You've probably already been drilled on the three most important aspects of a vacation home investment -- "location, location, location" -- but once you've chosen a hopefully lucrative location, the "what" becomes just as important as the "where."
In her latest vacation home investment, "Profit From Your Dream Vacation Home" (Dearborn, $19.95) real estate investor and author, Christine Karpinski, offers the pros and cons of the different types of properties typically encountered.
Karpinski, also director of Owner Advocacy for the WVR Group a network of vacation rental listing Web sites, says your options include new and existing homes, but also everything from high-maintenance homes to pristine ready-to-go condos, townhomes and single-family homes.
Here's a look at the pros and cons of each. Before you buy any vacation home rental be sure local ordinances, homeowner associations and other governing entities allow you to rent out your home as a vacation property.
Old, Historic, High-maintenance homes -- Old homes of 60 to 75 years or more can be grand and outfitted with architectural elements that just aren't included in new homes today, but the bill required to keep them in shape and habitable can be just as grand. Truly historic homes may come with landmark status restrictions and certain mandated improvements or upgrades you can or can't perform. Keeping these homes running can often mean more than a few trips to the Home Depot, but a search in time for parts that really fit.
Often available at bargain prices, the homes are best for true do-it-yourselfers who live nearby and have the time for the perpetual care older homes often require. If you plan to purchase an old home as an investment, invest in a home inspector skilled in giving older properties the once over.
You need to know exactly what you are getting for them bargain price.
Fixer-uppers -- Likewise, newer homes in disrepair can be available for a song, but if you don't want to sing the blues be sure your time, building skills and proximity are in perfect harmony.
Rehabilitation can dig deep into your profits because major work will prevent you from renting out the property except to the rare breed of traveler who wants a vacation in a construction zone.
"As-is," cosmetic upgrades -- On the other hand, a home that needs only cosmetic upgrades which you can perform, could be a better idea if you are trying to squeeze the most bang out of your bucks. The starting relatively lower price and sweat equity can be a viable approach to quick appreciation.
Even if you can't do the work yourself, because you aren't handy or because you don't live near the property, qualified contractors performing the upgrades will only temporarily set you back.

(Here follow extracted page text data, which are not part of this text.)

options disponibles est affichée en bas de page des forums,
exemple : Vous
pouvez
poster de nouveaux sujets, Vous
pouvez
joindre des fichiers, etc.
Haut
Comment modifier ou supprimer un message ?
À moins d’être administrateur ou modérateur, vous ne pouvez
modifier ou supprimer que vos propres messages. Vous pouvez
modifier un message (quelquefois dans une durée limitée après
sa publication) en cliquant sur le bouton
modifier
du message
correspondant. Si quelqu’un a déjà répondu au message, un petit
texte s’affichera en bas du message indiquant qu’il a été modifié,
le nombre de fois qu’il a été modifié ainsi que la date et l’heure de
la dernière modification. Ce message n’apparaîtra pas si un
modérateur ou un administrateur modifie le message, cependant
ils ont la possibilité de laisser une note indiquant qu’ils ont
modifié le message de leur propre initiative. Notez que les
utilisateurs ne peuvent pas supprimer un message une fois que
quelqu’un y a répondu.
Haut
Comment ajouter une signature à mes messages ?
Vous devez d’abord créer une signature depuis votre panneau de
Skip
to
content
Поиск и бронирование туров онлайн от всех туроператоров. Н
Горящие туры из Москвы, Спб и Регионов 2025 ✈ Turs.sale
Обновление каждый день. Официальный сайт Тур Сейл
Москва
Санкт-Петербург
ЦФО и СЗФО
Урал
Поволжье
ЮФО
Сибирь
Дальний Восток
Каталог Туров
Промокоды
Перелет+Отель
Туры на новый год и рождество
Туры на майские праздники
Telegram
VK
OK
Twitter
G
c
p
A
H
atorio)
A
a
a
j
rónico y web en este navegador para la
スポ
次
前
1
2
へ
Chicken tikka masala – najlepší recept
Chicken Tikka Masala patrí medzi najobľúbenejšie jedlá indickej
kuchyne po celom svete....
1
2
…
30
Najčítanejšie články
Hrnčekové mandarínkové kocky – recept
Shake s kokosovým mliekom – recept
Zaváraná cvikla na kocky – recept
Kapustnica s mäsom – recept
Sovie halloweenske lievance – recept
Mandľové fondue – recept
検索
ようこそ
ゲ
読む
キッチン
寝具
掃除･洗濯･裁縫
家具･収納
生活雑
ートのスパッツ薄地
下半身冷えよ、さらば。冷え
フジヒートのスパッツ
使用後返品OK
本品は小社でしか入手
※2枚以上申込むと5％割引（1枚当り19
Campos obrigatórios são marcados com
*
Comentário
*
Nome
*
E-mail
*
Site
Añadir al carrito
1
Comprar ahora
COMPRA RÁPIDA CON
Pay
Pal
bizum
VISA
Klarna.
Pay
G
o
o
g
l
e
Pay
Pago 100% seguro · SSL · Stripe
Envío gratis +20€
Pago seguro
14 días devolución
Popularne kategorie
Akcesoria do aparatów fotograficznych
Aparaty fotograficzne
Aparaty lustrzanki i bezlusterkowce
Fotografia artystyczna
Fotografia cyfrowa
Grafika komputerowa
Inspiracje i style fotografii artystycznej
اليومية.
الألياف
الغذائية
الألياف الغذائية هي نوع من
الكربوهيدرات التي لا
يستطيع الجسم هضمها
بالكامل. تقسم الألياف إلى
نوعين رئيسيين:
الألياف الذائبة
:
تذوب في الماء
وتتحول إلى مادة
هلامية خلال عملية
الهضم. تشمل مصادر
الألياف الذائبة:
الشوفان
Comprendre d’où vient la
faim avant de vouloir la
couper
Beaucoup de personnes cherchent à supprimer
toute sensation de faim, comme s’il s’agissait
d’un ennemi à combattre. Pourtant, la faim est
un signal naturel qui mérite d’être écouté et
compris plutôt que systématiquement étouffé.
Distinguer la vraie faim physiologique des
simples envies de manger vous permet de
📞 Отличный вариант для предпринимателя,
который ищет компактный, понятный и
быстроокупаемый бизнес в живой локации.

Pre-construction homes -- It's new, its contemporary, it's loaded with all the latest amenities and features. It's also empty. The cost of a pre-construction home is also the cost to furnish it. Unlike other investment properties typically purchased fully furnished, you'll have to be prepared to spend perhaps tens of thousands of dollars beyond the purchase price to equip the home for vacationers. Extra up front costs can also come in the form of large down payments, deposits and reservation or holding fees.
However, a new home in the right location, right off the block, has a fast running start at appreciation.
"Builders sell pre-construction homes at a reduced price, so they can bring in money and get the rest of the project off the ground. That' works to the buyers' benefit in the form of accelerated appreciation in the years immediately following the purchase," Karpinski says.
And buying "sight unseen" is a gamble, much like gambling that an initial stock offering will net you a return.
Condominiums -- Condos, townhomes and other homeowner association governed properties come with extra fees or dues levied monthly, quarterly or otherwise periodically. Additional "assessments" may also be necessary for major upkeep work when the dues don't cover the expense.
However, the fees pay for the upkeep of the "common areas" shared by all owners. That means you don't have landscaping chores or maintenance duties which single-family detached home owners have.
The lack of the extra work can come in handy when you are a distant owner.
Condos can also be more affordable (though not necessarily in high-end resorts or resort towns) than single-family homes and are sought by vacationers the world over looking for compact accommodations with all the comforts of a single-family home, save back and front yard space.
Of course those pesky homeowner association rules and regulations could limit your use of the property as a rental. You could be required to occupy the unit for a period each year. You could be restricted from renting at all if too many of the units are rentals. And your vacationers will have to adhere to the governing rules and regulations that could prevent things like late night partying and dips in the pool.